Your task: What is needed is the number of lines below that contain the string "court", with no other text.

*** Opening Input data ***

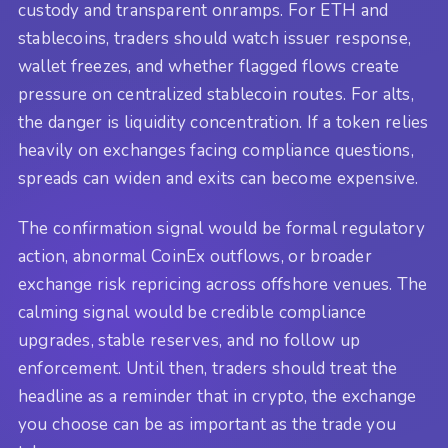
custody and transparent onramps. For ETH and
stablecoins, traders should watch issuer response,
wallet freezes, and whether flagged flows create
pressure on centralized stablecoin routes. For alts,
the danger is liquidity concentration. If a token relies
heavily on exchanges facing compliance questions,
spreads can widen and exits can become expensive.
The confirmation signal would be formal regulatory
action, abnormal CoinEx outflows, or broader
exchange risk repricing across offshore venues. The
calming signal would be credible compliance
upgrades, stable reserves, and no follow up
enforcement. Until then, traders should treat the
headline as a reminder that in crypto, the exchange
you choose can be as important as the trade you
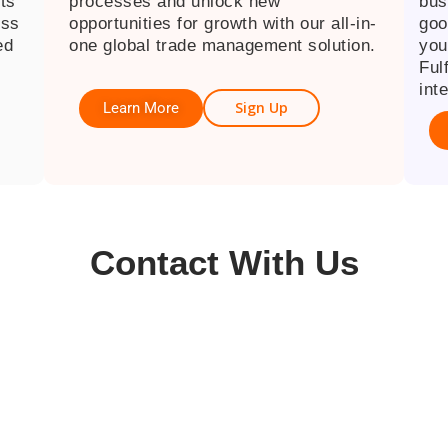
cts
processes and unlock new
bus
ess
opportunities for growth with our all-in-
goo
ed
one global trade management solution.
you
Ful
inte
Sign Up
Learn More
Contact With Us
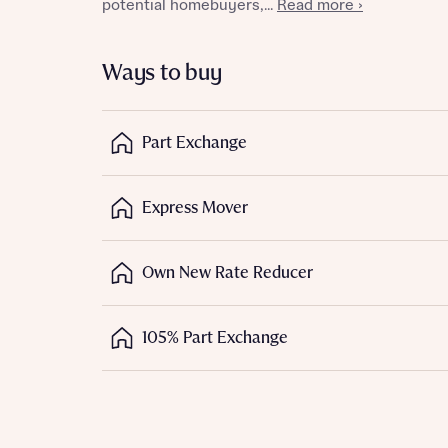
potential homebuyers,...
Read more ›
Depart
Ways to buy
Part Exchange
Abou
What 
Express Mover
Title
Buyer s
Own New Rate Reducer
Buyer s
Rece
105% Part Exchange
Regi
Rece
Get mo
Full na
develo
Get mo
Contact
develo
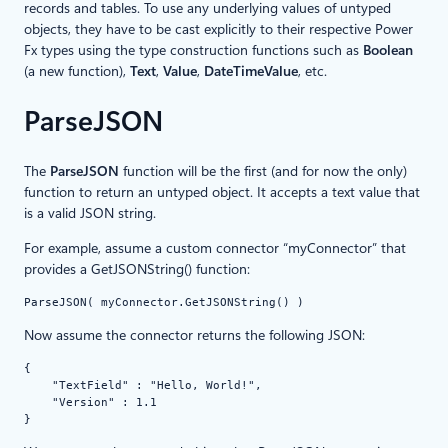
records and tables. To use any underlying values of untyped
objects, they have to be cast explicitly to their respective Power
Fx types using the type construction functions such as
Boolean
(a new function),
Text
,
Value
,
DateTimeValue
, etc.
ParseJSON
The
ParseJSON
function will be the first (and for now the only)
function to return an untyped object. It accepts a text value that
is a valid JSON string.
For example, assume a custom connector “myConnector” that
provides a GetJSONString() function:
ParseJSON( myConnector.GetJSONString() )
Now assume the connector returns the following JSON:
{
    "TextField" : "Hello, World!",
    "Version" : 1.1
}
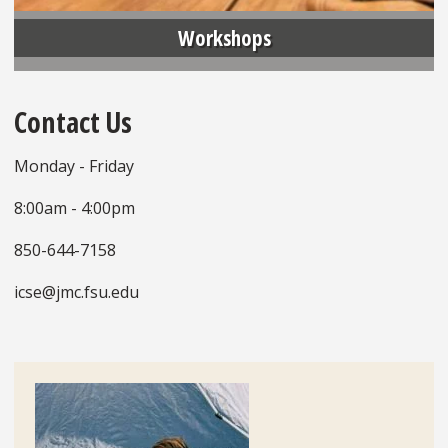
Workshops
Contact Us
Monday - Friday
8:00am - 4:00pm
850-644-7158
icse@jmc.fsu.edu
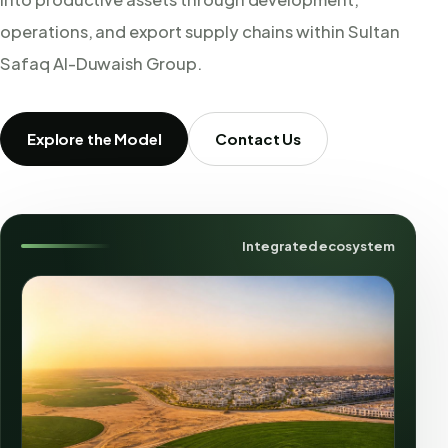
operations, and export supply chains within Sultan
Safaq Al-Duwaish Group.
Explore the Model
Contact Us
Integrated ecosystem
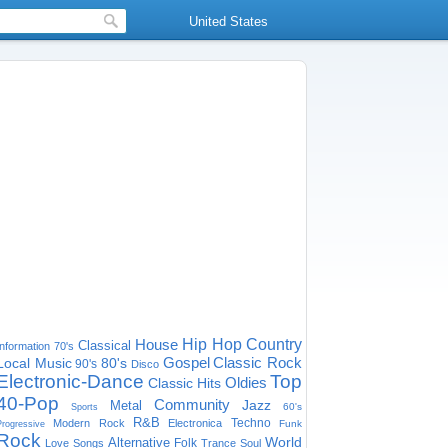
United States
House
Hip Hop
Country
Classical
Information
70's
Gospel
Classic Rock
Local Music
80's
90's
Disco
Electronic-Dance
Top
Oldies
Classic Hits
40-Pop
Community
Jazz
Metal
60's
Sports
R&B
Techno
Modern Rock
Electronica
Funk
Progressive
Rock
World
Alternative
Folk
Love Songs
Trance
Soul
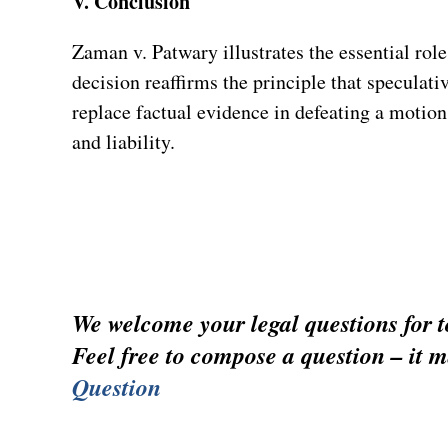
V. Conclusion
Zaman v. Patwary illustrates the essential rol
decision reaffirms the principle that speculati
replace factual evidence in defeating a motio
and liability.
We welcome your legal questions for to
Feel free to compose a question – it m
Question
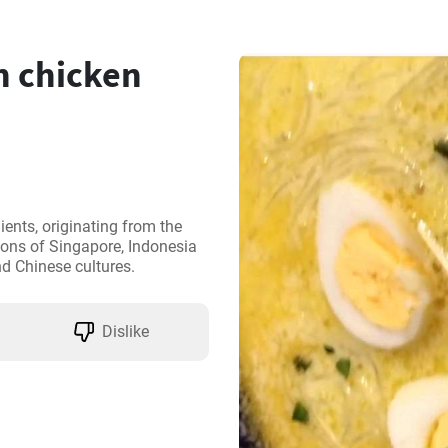
 chicken
nts, originating from the 
ons of Singapore, Indonesia 
nd Chinese cultures.
Dislike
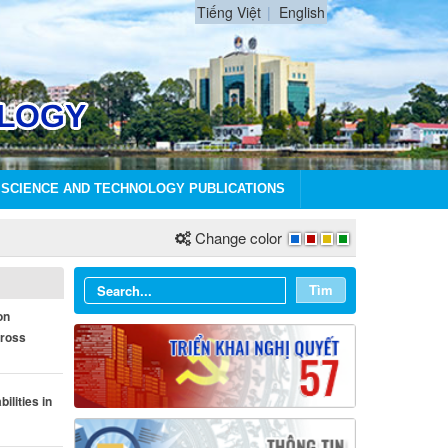
Tiếng Việt
English
SCIENCE AND TECHNOLOGY PUBLICATIONS
Change color
Tìm
on
cross
ilities in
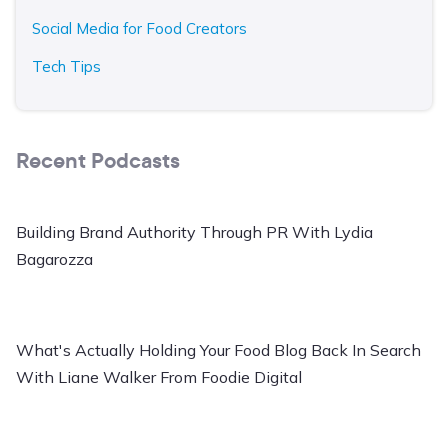
Social Media for Food Creators
Tech Tips
Recent Podcasts
Building Brand Authority Through PR With Lydia
Bagarozza
What's Actually Holding Your Food Blog Back In Search
With Liane Walker From Foodie Digital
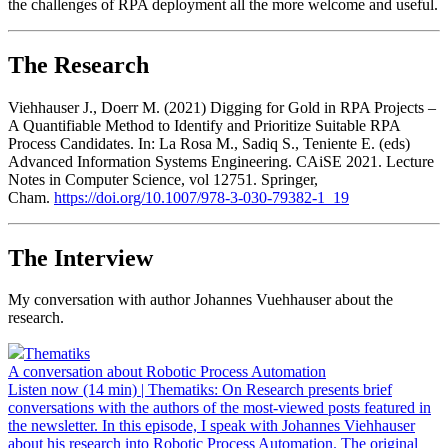
the challenges of RPA deployment all the more welcome and useful.
The Research
Viehhauser J., Doerr M. (2021) Digging for Gold in RPA Projects –
A Quantifiable Method to Identify and Prioritize Suitable RPA
Process Candidates. In: La Rosa M., Sadiq S., Teniente E. (eds)
Advanced Information Systems Engineering. CAiSE 2021. Lecture
Notes in Computer Science, vol 12751. Springer,
Cham.
https://doi.org/10.1007/978-3-030-79382-1_19
The Interview
My conversation with author Johannes Vuehhauser about the
research.
Thematiks
A conversation about Robotic Process Automation
Listen now (14 min) | Thematiks: On Research presents brief
conversations with the authors of the most-viewed posts featured in
the newsletter. In this episode, I speak with Johannes Viehhauser
about his research into Robotic Process Automation. The original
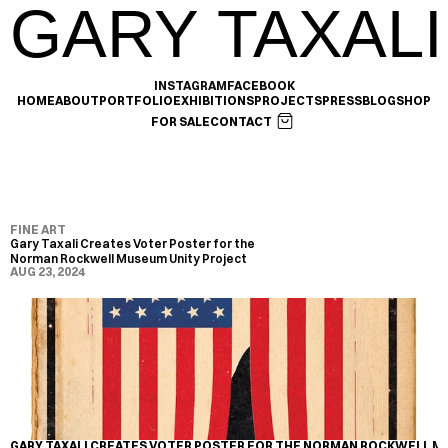
GARY TAXALI
INSTAGRAM
FACEBOOK
HOME
ABOUT
PORTFOLIO
EXHIBITIONS
PROJECTS
PRESS
BLOG
SHOP
FOR SALE
CONTACT
FINE ART
Gary Taxali Creates Voter Poster for the 
Norman Rockwell Museum Unity Project
AUG 23, 2024
GARY TAXALI CREATES VOTER POSTER FOR THE NORMAN ROCKWELL M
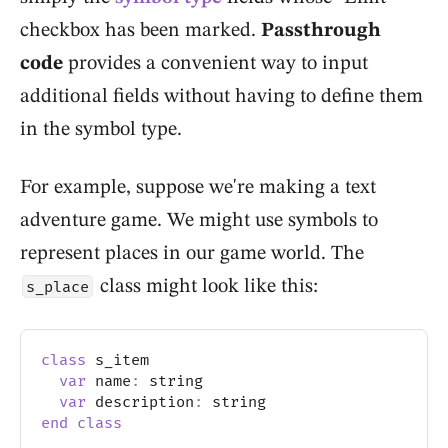
checkbox has been marked.
Passthrough
code
provides a convenient way to input
additional fields without having to define them
in the symbol type.
For example, suppose we're making a text
adventure game. We might use symbols to
represent places in our game world. The
class might look like this:
s_place
class
 s_item
var
 name
:
 string
var
 description
:
 string
end
class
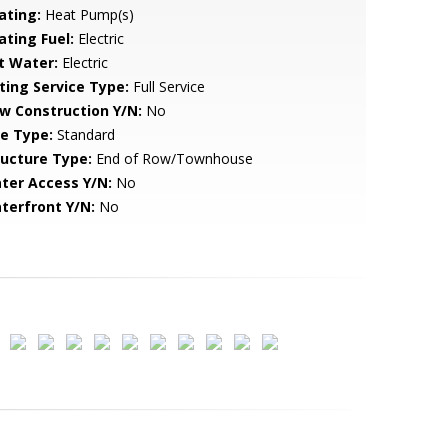
ating:
Heat Pump(s)
ating Fuel:
Electric
t Water:
Electric
sting Service Type:
Full Service
w Construction Y/N:
No
le Type:
Standard
ructure Type:
End of Row/Townhouse
ter Access Y/N:
No
terfront Y/N:
No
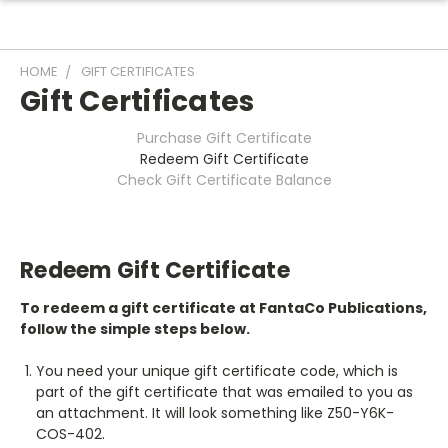
HOME
GIFT CERTIFICATES
Gift Certificates
Purchase Gift Certificate
Redeem Gift Certificate
Check Gift Certificate Balance
Redeem Gift Certificate
To redeem a gift certificate at FantaCo Publications,
follow the simple steps below.
You need your unique gift certificate code, which is
part of the gift certificate that was emailed to you as
an attachment. It will look something like Z50-Y6K-
COS-402.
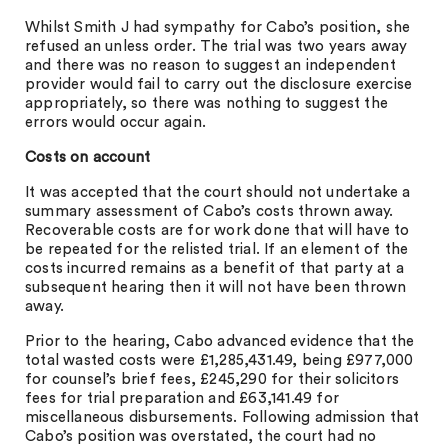
Whilst Smith J had sympathy for Cabo’s position, she
refused an unless order. The trial was two years away
and there was no reason to suggest an independent
provider would fail to carry out the disclosure exercise
appropriately, so there was nothing to suggest the
errors would occur again.
Costs on account
It was accepted that the court should not undertake a
summary assessment of Cabo’s costs thrown away.
Recoverable costs are for work done that will have to
be repeated for the relisted trial. If an element of the
costs incurred remains as a benefit of that party at a
subsequent hearing then it will not have been thrown
away.
Prior to the hearing, Cabo advanced evidence that the
total wasted costs were £1,285,431.49, being £977,000
for counsel’s brief fees, £245,290 for their solicitors
fees for trial preparation and £63,141.49 for
miscellaneous disbursements. Following admission that
Cabo’s position was overstated, the court had no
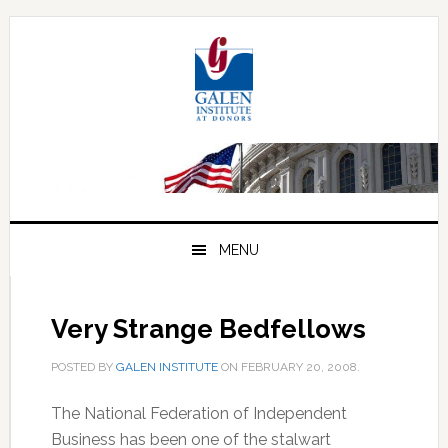
Skip
Skip
Skip
to
to
to
primary
main
primary
navigation
content
sidebar
MENU
Very Strange Bedfellows
POSTED BY
GALEN INSTITUTE
ON
FEBRUARY 20, 2008
.
The National Federation of Independent
Business has been one of the stalwart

*** Closing Input data ***

Result for this exercise: 2